PARTICLE-SIZE EFFECT IN CRAZE PLASTICITY OF HIGH-IMPACT POLYSTYRENE

To explore the particle-size effect on craze plasticity and on the level of toughening of high-impact polystyrene (HIPS), a commercial grade HIPS (Mobil PS 4600) with a composite particle fraction of 0.217 and average particle size of 2.51 mu m was used. The matrix fractions of the material were dissolved in toluene and the unaffected particles were harvested as a gel fraction which was levitated in fresh toluene as a dilute suspension. This dilute particle suspension was centrifuged to separate the particles into two non-overlapping small and large particle populations of average size 1.03 and 3.97 mu m, respectively.

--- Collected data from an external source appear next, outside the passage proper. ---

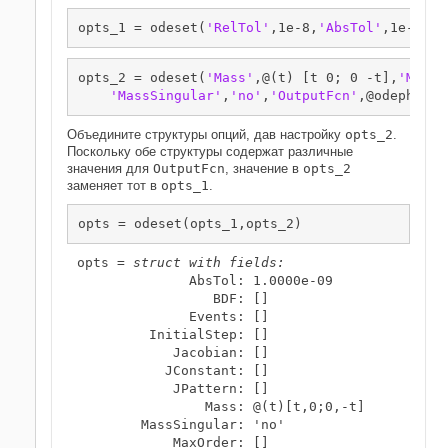
opts_1 = odeset(
'RelTol'
,1e-8,
'AbsTol'
,1e-9,
'O
opts_2 = odeset(
'Mass'
,@(t) [t 0; 0 -t],
'MStat
'MassSingular'
,
'no'
,
'OutputFcn'
,@odephas2)
Объедините структуры опций, дав настройку
opts_2
.
Поскольку обе структуры содержат различные
значения для
OutputFcn
, значение в
opts_2
заменяет тот в
opts_1
.
opts = odeset(opts_1,opts_2)
opts = 
struct with fields:
              AbsTol: 1.0000e-09

                 BDF: []

              Events: []

         InitialStep: []

            Jacobian: []

           JConstant: []

            JPattern: []

                Mass: @(t)[t,0;0,-t]

        MassSingular: 'no'

            MaxOrder: []
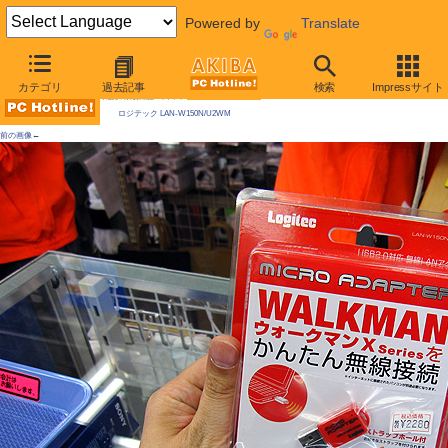
Powered by
Translate
AKIBA PC Hotline! 2009年11月28日号
カテゴリ
過去記事
検索
Impressサイト
今週見つけた新製品：ネットワーク関連機器
ロジテック LAN-W150N/U2WM
前の画像←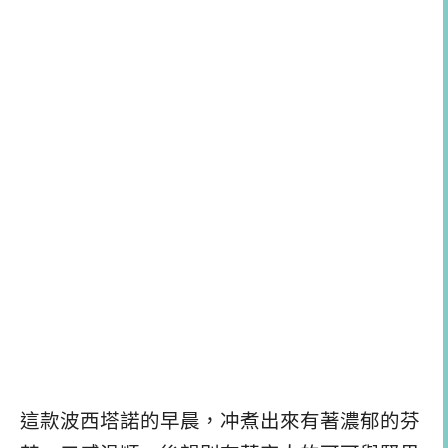
這款波西塔諾的早晨，冲煮出來有著濃郁的芬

With these separated particles, two new blends of HIPS-type material with narrow particle distributions were reconstituted using commercial grade Lustrex HH-104 PS, together with a reconstituted blend of HIPS made up of the original broad particle-size distribution to be used as a standard for comparison. All three blends had the same volume fraction as the original HIPS. Stress-strain experiments performed on the reconstituted blends showed that the mechanical properties and toughness levels of the reconstituted HIPS were nearly identical to the properties of the original HIPS. While the toughness of the reconstituted material with larger particles was roughly halved at the same flow stress level, the flow stress of the reconstituted blend with small particles had a craze flow stress 5% higher than that of the other two reconstituted blends, and a very severely reduced level of toughness. The behaviour of these blends was analysed with the aid of a theoretical model developed by Piorkowska et al. and furnished additional support for the correctness of the particle-size effect based on the principle of 'stress-induced displacement misfit' proposed by Argon et al. previously.